> _Task material_
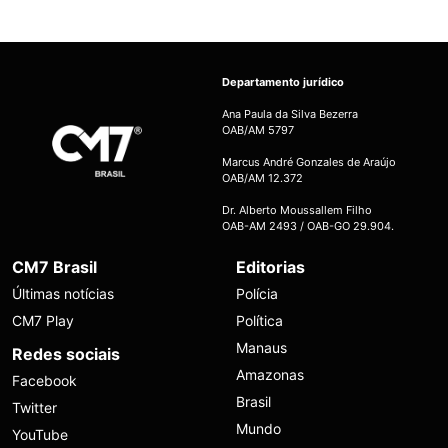
Departamento jurídico
Ana Paula da Silva Bezerra
OAB/AM 5797
Marcus André Gonzales de Araújo
OAB/AM 12.372
Dr. Alberto Moussallem Filho
OAB-AM 2493 / OAB-GO 29.904.
CM7 Brasil
Editorias
Últimas notícias
Polícia
CM7 Play
Política
Manaus
Redes sociais
Amazonas
Facebook
Brasil
Twitter
Mundo
YouTube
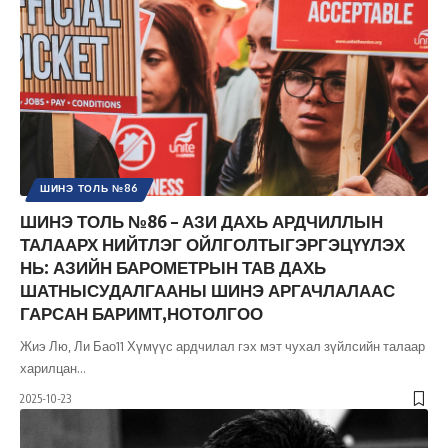
ШИНЭ ТОЛЬ №86
ШИНЭ ТОЛЬ №86 – АЗИ ДАХЬ АРДЧИЛЛЫН
ТАЛААРХ НИЙТЛЭГ ОЙЛГОЛТЫГЭРГЭЦҮҮЛЭХ
НЬ: АЗИЙН БАРОМЕТРЫН ТАВ ДАХЬ
ШАТНЫСУДАЛГААНЫ ШИНЭ АРГАЧЛАЛААС
ГАРСАН БАРИМТ,НОТОЛГОО
Жиэ Лю, Ли Бао11 Хүмүүс ардчилал гэх мэт чухал зүйлсийн талаар
харилцан
…
2025-10-23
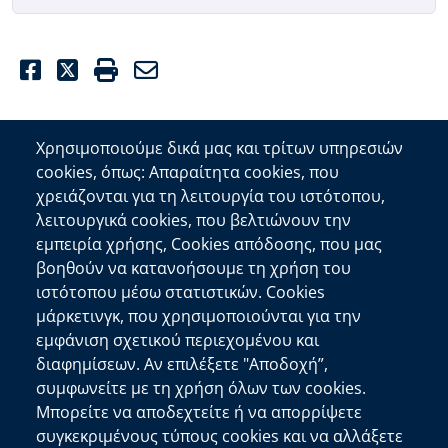
Facebook
Twitter
Print
Email
Χρησιμοποιούμε δικά μας και τρίτων υπηρεσιών
cookies, όπως: Απαραίτητα cookies, που
Επικοινωνία
χρειάζονται για τη λειτουργία του ιστότοπου,
λειτουργικά cookies, που βελτιώνουν την
Αποκεντρωμένη Διοίκηση Κρήτης
εμπειρία χρήσης, Cookies απόδοσης, που μας
Πλατεία Κουντουριώτη 71202 Ηράκλειο
βοηθούν να κατανοήσουμε τη χρήση του
Επικοινωνήστε μαζί μας
ιστότοπου μέσω στατιστικών. Cookies
μάρκετινγκ, που χρησιμοποιούνται για την
Χρήσιμοι Σύνδεσμοι
εμφάνιση σχετικού περιεχομένου και
Ελληνική Κυβέρνηση
διαφημίσεων. Αν επιλέξετε "Αποδοχή”,
Ευρωπαϊκή Επιτροπή
συμφωνείτε με τη χρήση όλων των cookies.
Μπορείτε να αποδεχτείτε ή να απορρίψετε
Πληροφορίες Ιστότοπου
συγκεκριμένους τύπους cookies και να αλλάξετε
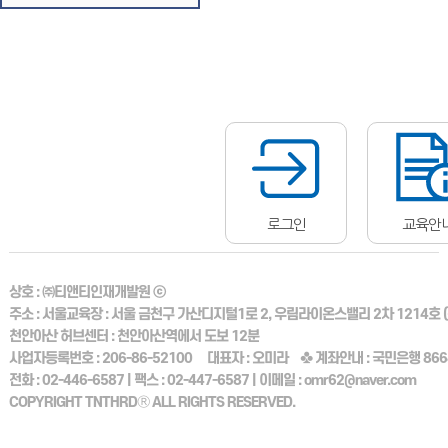
로그인
교육안
상호 :
㈜티앤티인재개발원 ⓒ
주소 :
서울교육장
: 서울 금천구 가산디지털1로 2, 우림라이온스밸리 2차 1214호 
천안아산 허브센터
: 천안아산역에서 도보 12분
사업자등록번호 :
206-86-52100
대표자 :
오미라
♣ 계좌안내 :
국민은행 866
전화 :
02-446-6587 |
팩스 :
02-447-6587 |
이메일 :
omr62@naver.com
COPYRIGHT TNTHRDⓇ ALL RIGHTS RESERVED.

> _Task item_
A verbatim copy of every record is required, with all pictures excluded.

> _Result of this exercise_
Departamento jurídico
Ana Paula da Silva Bezerra
OAB/AM 5797
Marcus André Gonzales de Araújo
OAB/AM 12.372
Dr. Alberto Moussallem Filho
OAB-AM 2493 / OAB-GO 29.904.
CM7 Brasil
Editorias
Últimas notícias
Polícia
CM7 Play
Política
Manaus
Redes sociais
Amazonas
Facebook
Brasil
Twitter
Mundo
YouTube
ШИНЭ ТОЛЬ №86
ШИНЭ ТОЛЬ №86 – АЗИ ДАХЬ АРДЧИЛЛЫН
ТАЛААРХ НИЙТЛЭГ ОЙЛГОЛТЫГЭРГЭЦҮҮЛЭХ
НЬ: АЗИЙН БАРОМЕТРЫН ТАВ ДАХЬ
ШАТНЫСУДАЛГААНЫ ШИНЭ АРГАЧЛАЛААС
ГАРСАН БАРИМТ,НОТОЛГОО
Жиэ Лю, Ли Бао11 Хүмүүс ардчилал гэх мэт чухал зүйлсийн талаар
харилцан
…
2025-10-23
Facebook
Twitter
Print
Email
Χρησιμοποιούμε δικά μας και τρίτων υπηρεσιών
cookies, όπως: Απαραίτητα cookies, που
Επικοινωνία
χρειάζονται για τη λειτουργία του ιστότοπου,
λειτουργικά cookies, που βελτιώνουν την
Αποκεντρωμένη Διοίκηση Κρήτης
εμπειρία χρήσης, Cookies απόδοσης, που μας
Πλατεία Κουντουριώτη 71202 Ηράκλειο
βοηθούν να κατανοήσουμε τη χρήση του
Επικοινωνήστε μαζί μας
ιστότοπου μέσω στατιστικών. Cookies
μάρκετινγκ, που χρησιμοποιούνται για την
Χρήσιμοι Σύνδεσμοι
εμφάνιση σχετικού περιεχομένου και
Ελληνική Κυβέρνηση
διαφημίσεων. Αν επιλέξετε "Αποδοχή”,
Ευρωπαϊκή Επιτροπή
συμφωνείτε με τη χρήση όλων των cookies.
Μπορείτε να αποδεχτείτε ή να απορρίψετε
Πληροφορίες Ιστότοπου
συγκεκριμένους τύπους cookies και να αλλάξετε
로그인
교육안
상호 :
㈜티앤티인재개발원 ⓒ
주소 :
서울교육장
: 서울 금천구 가산디지털1로 2, 우림라이온스밸리 2차 1214호 
천안아산 허브센터
: 천안아산역에서 도보 12분
사업자등록번호 :
206-86-52100
대표자 :
오미라
♣ 계좌안내 :
국민은행 866
전화 :
02-446-6587 |
팩스 :
02-447-6587 |
이메일 :
omr62@naver.com
COPYRIGHT TNTHRDⓇ ALL RIGHTS RESERVED.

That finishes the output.